*** Given information ***
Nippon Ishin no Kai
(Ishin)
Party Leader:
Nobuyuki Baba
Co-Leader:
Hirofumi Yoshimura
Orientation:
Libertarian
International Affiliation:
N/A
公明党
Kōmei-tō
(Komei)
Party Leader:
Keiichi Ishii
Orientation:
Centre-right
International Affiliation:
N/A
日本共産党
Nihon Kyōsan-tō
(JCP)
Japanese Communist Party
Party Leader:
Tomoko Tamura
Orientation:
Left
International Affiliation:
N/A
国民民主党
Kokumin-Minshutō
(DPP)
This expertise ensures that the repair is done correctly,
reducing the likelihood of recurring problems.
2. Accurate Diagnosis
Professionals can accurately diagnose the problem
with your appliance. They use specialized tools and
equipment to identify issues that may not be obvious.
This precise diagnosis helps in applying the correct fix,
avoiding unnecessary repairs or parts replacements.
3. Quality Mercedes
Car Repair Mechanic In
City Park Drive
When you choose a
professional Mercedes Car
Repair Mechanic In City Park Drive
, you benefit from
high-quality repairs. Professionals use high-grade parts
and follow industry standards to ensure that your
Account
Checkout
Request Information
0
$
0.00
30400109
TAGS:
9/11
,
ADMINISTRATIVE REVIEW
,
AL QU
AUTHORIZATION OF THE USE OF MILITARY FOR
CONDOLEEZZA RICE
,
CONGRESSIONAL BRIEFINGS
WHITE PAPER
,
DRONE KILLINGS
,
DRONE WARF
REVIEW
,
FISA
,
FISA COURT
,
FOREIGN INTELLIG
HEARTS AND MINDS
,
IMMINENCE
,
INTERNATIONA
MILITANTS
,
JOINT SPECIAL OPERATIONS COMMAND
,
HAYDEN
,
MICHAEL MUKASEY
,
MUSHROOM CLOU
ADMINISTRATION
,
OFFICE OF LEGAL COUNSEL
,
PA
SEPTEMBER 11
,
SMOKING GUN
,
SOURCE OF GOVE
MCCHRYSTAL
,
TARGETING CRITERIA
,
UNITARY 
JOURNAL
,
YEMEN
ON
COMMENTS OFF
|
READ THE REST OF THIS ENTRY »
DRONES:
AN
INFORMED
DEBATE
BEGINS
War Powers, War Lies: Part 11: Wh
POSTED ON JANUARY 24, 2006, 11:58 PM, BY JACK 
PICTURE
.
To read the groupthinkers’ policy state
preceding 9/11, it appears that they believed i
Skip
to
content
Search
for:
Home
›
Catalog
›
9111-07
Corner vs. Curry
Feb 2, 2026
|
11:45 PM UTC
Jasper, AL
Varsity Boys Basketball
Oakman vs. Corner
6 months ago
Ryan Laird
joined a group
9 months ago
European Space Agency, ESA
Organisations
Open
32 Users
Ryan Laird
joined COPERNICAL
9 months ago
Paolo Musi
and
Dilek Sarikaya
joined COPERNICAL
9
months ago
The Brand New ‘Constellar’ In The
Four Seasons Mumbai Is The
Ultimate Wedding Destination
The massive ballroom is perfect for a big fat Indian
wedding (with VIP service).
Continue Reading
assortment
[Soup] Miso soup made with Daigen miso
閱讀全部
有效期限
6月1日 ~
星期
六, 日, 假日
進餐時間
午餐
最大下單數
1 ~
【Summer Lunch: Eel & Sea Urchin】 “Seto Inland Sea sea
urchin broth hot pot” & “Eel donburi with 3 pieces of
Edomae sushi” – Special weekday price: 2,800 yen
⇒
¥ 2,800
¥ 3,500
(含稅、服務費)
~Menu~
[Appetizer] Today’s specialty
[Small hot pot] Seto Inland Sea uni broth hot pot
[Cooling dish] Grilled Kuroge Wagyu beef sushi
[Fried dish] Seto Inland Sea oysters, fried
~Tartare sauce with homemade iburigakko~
***
What you should do>
The expected output is every record, repeated exactly.

Solution to this task>
Nippon Ishin no Kai
(Ishin)
Party Leader:
Nobuyuki Baba
Co-Leader:
Hirofumi Yoshimura
Orientation:
Libertarian
International Affiliation:
N/A
公明党
Kōmei-tō
(Komei)
Party Leader:
Keiichi Ishii
Orientation:
Centre-right
International Affiliation:
N/A
日本共産党
Nihon Kyōsan-tō
(JCP)
Japanese Communist Party
Party Leader:
Tomoko Tamura
Orientation:
Left
International Affiliation:
N/A
国民民主党
Kokumin-Minshutō
(DPP)
This expertise ensures that the repair is done correctly,
reducing the likelihood of recurring problems.
2. Accurate Diagnosis
Professionals can accurately diagnose the problem
with your appliance. They use specialized tools and
equipment to identify issues that may not be obvious.
This precise diagnosis helps in applying the correct fix,
avoiding unnecessary repairs or parts replacements.
3. Quality Mercedes
Car Repair Mechanic In
City Park Drive
When you choose a
professional Mercedes Car
Repair Mechanic In City Park Drive
, you benefit from
high-quality repairs. Professionals use high-grade parts
and follow industry standards to ensure that your
Account
Checkout
Request Information
0
$
0.00
30400109
TAGS:
9/11
,
ADMINISTRATIVE REVIEW
,
AL QU
AUTHORIZATION OF THE USE OF MILITARY FOR
CONDOLEEZZA RICE
,
CONGRESSIONAL BRIEFINGS
WHITE PAPER
,
DRONE KILLINGS
,
DRONE WARF
REVIEW
,
FISA
,
FISA COURT
,
FOREIGN INTELLIG
HEARTS AND MINDS
,
IMMINENCE
,
INTERNATIONA
MILITANTS
,
JOINT SPECIAL OPERATIONS COMMAND
,
HAYDEN
,
MICHAEL MUKASEY
,
MUSHROOM CLOU
ADMINISTRATION
,
OFFICE OF LEGAL COUNSEL
,
PA
SEPTEMBER 11
,
SMOKING GUN
,
SOURCE OF GOVE
MCCHRYSTAL
,
TARGETING CRITERIA
,
UNITARY 
JOURNAL
,
YEMEN
ON
COMMENTS OFF
|
READ THE REST OF THIS ENTRY »
DRONES:
AN
INFORMED
DEBATE
BEGINS
War Powers, War Lies: Part 11: Wh
POSTED ON JANUARY 24, 2006, 11:58 PM, BY JACK 
PICTURE
.
To read the groupthinkers’ policy state
preceding 9/11, it appears that they believed i
Skip
to
content
Search
for:
Home
›
Catalog
›
9111-07
Corner vs. Curry
Feb 2, 2026
|
11:45 PM UTC
Jasper, AL
Varsity Boys Basketball
Oakman vs. Corner
6 months ago
Ryan Laird
joined a group
9 months ago
European Space Agency, ESA
Organisations
Open
32 Users
Ryan Laird
joined COPERNICAL
9 months ago
Paolo Musi
and
Dilek Sarikaya
joined COPERNICAL
9
months ago
The Brand New ‘Constellar’ In The
Four Seasons Mumbai Is The
Ultimate Wedding Destination
The massive ballroom is perfect for a big fat Indian
wedding (with VIP service).
Continue Reading
assortment
[Soup] Miso soup made with Daigen miso
閱讀全部
有效期限
6月1日 ~
星期
六, 日, 假日
進餐時間
午餐
最大下單數
1 ~
【Summer Lunch: Eel & Sea Urchin】 “Seto Inland Sea sea
urchin broth hot pot” & “Eel donburi with 3 pieces of
Edomae sushi” – Special weekday price: 2,800 yen
⇒
¥ 2,800
¥ 3,500
(含稅、服務費)
~Menu~
[Appetizer] Today’s specialty
[Small hot pot] Seto Inland Sea uni broth hot pot
[Cooling dish] Grilled Kuroge Wagyu beef sushi
[Fried dish] Seto Inland Sea oysters, fried
~Tartare sauce with homemade iburigakko~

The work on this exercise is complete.